A GENERATION of children risks growing up with obsessive personalities, poor self-control, short attention spans and little empathy because of an addiction to social networking websites such as Twitter, a leading UK neuroscientist has warned.
Young people’s brains are failing to develop properly after being overexposed to the cyber world at an early age, it was claimed.
Baroness Greenfield, professor of pharmacology at Oxford University, said a decline in physical human contact meant children struggled to formulate basic social skills and emotional reactions. She criticised the “unhealthy” addiction to Twitter among some users who resort to increasingly nasty outbursts under the “sanitised and often anonymous guise of the web”.
In an interview with The Daily Telegraph, she also raised concerns over the “narcissistic” nature of sites such as Klout, which measures users’ popularity and influence on social networks. The comments come just 24 hours after teachers warned that over-exposure to technology was damaging children’s ability to concentrate in the classroom.
A survey of secondary English teachers revealed that more than three-quarters thought pupils’ attention spans were shorter than ever before.

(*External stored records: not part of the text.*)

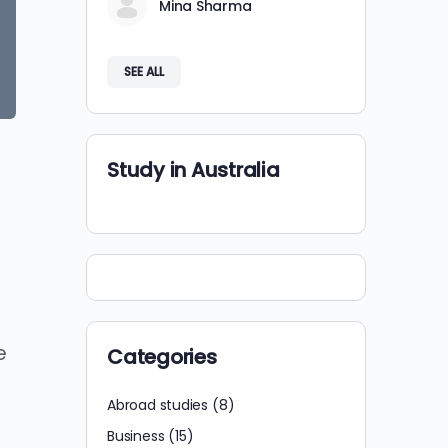
Mina Sharma
SEE ALL
Study in Australia
e
Categories
Abroad studies
(8)
Business
(15)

Baroness Greenfield quoted figures showing that more than half of 13- to 17-year-olds now spend more than 30 hours a week using video games, computers, e-readers, mobile phones and other screen-based technology. She said the human brain evolved to its surroundings and needed a “stimulating environment” to grow and properly develop. But she warned that a reliance on social networking and increased use of computer games could effectively “rewire” the brain. The academic is due to present her findings in a speech to the Early Childhood Action group, which has been established to campaign for reforms to early years education.